━━ Given data ━━
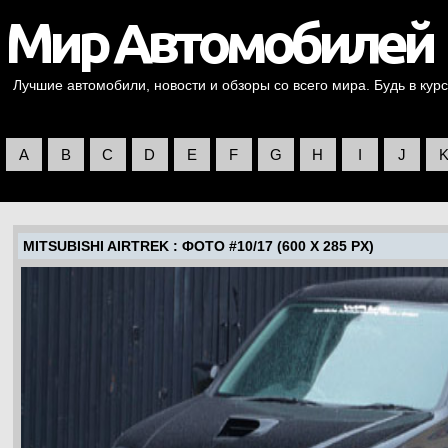
Лучшие автомобили, новости и обзоры со всего мира. Будь в курс
A
B
C
D
E
F
G
H
I
J
MITSUBISHI AIRTREK
: ФОТО #10/17 (600 X 285 PX)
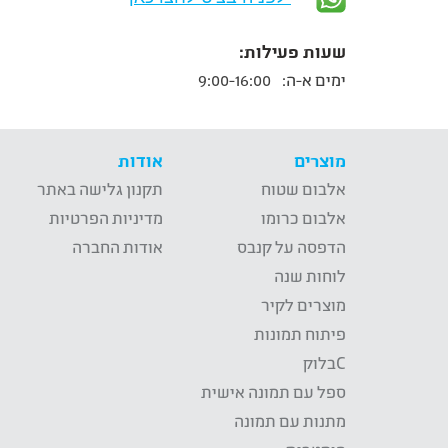
שעות פעילות:
ימים א-ה:
9:00-16:00
מוצרים
אודות
אלבום שטוח
תקנון גלישה באתר
אלבום כרומו
מדיניות הפרטיות
הדפסה על קנבס
אודות החברה
לוחות שנה
מוצרים לקיר
פיתוח תמונות
Cבלוק
ספל עם תמונה אישית
מתנות עם תמונה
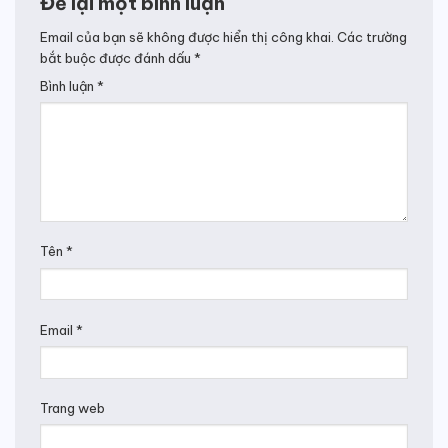
Để lại một bình luận
Email của bạn sẽ không được hiển thị công khai.
Các trường
bắt buộc được đánh dấu
*
Bình luận
*
Tên
*
Email
*
Trang web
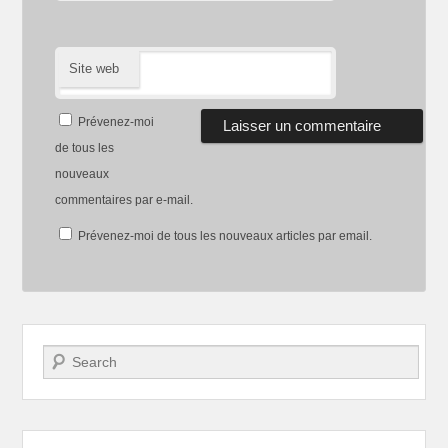
Site web
Prévenez-moi
de tous les
nouveaux
commentaires par e-mail.
Prévenez-moi de tous les nouveaux articles par email.
Recherche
━━━
:: What is being asked ::
All lines from the one holding "(600 X 285 PX)" through the last line of the material above should be set down exactly, and the pictures should be left out.

:: Task response ::
: ФОТО #10/17 (600 X 285 PX)
שעות פעילות:
ימים א-ה:
9:00-16:00
מוצרים
אודות
אלבום שטוח
תקנון גלישה באתר
אלבום כרומו
מדיניות הפרטיות
הדפסה על קנבס
אודות החברה
לוחות שנה
מוצרים לקיר
פיתוח תמונות
Cבלוק
ספל עם תמונה אישית
מתנות עם תמונה
Để lại một bình luận
Email của bạn sẽ không được hiển thị công khai.
Các trường
bắt buộc được đánh dấu
*
Bình luận
*
Tên
*
Email
*
Trang web
Site web
Prévenez-moi
de tous les
nouveaux
commentaires par e-mail.
Prévenez-moi de tous les nouveaux articles par email.
Recherche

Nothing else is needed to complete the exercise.